To run chain-of-thought baselines, you should do:
```bash
export EXP_NAME=results/coral-mmlu_pro-llama3_1_8b_inst
python lightning_modules/trainer.py validate \
    --trainer lightning_modules/configs/common/api_inference_trainer.yaml \
    --model lightning_modules/configs/common/ts_interaction_model.yaml \
    --config lightning_modules/configs/ts_mmlu_pro.yaml \
    --data.val_set_init_args.student_instruction simple_cot \
    --data.val_set_init_args.teacher_instruction simple_cot \
    --model.max_turns 1
```
For chain-of-thought performance, since there is no multi-agent, multi-turn conversation, we focus on `final_success_rate` when reporting performance.

### Evaluating with different models
All the examples above are shown using `Llama-3.1-8B-Instruct` as an example, and of course you can change the models to evaluate, with all the models that MATRIX supports (i.e., huggingface, OpenAI GPT, Gemini, etc). 

To switch to different models, you will need to change the following:
* The model will need to be deployed on MATRIX, and you can specify `{"app_name": <my_app_name>, "model_name": <my_model_name>}`;
* Then you can either manually change the model names and app names in `lightning_modules/configs/common/ts_interaction_model.yaml` and the task-specific configs, or more easily, add the following lines to your command to override it:
    ```bash
    --model.teacher_model <my_model_name>
    --model.student_model <my_model_name>
    --model.teacher_app_name <my_app_name>
    --model.student_app_name <my_app_name>
    ```

> [!NOTE]
> The naming of "teacher" and "student" is just a way to distinguish the agent that asked the question and the agent that gave the first response.

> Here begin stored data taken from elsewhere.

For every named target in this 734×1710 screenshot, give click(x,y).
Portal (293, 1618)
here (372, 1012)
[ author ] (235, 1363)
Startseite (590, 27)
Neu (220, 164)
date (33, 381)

There are no difference in the system prompt in the two agents, nor are they assigned these actual roles.

> [!TIP]
> Yes, you can use different models for different agents :) 

## Synthetic Data Generation and Training
> [!NOTE]
> As in evaluation, you need to have an active MATRIX cluster running, with the corresponding models being served to be able to continue in the section.

We wrote a consolidated script (`finetuning/iterative_training.py`) to unify the steps needed for training the vLLM model with synthetic data. 

Before using that, you will need to set the following two env vars:
* `ITER_EXP_HOME`: this is where the experiment results will be saved.
* `tokenizer_dir`: this is the location of the llama3_1 tokenizers, which can typically be found in the local huggingface cache (try `cd $HF_HUB_CACHE`).
* `FS2_ENV`: this is the name of the env where `fairseq2` is installed.

Here is an example to run synthetic data generation and training in one step:
```bash
python finetuning/iterative_training.py --model 8b --exp_name test_8b --dataset mmlu_pro
```

For troubleshooting and more details on the finetuning part, please check the training README [here](XXXX).

## License
This project is MIT licensed, as found in the [LICENSE](LICENSE) file.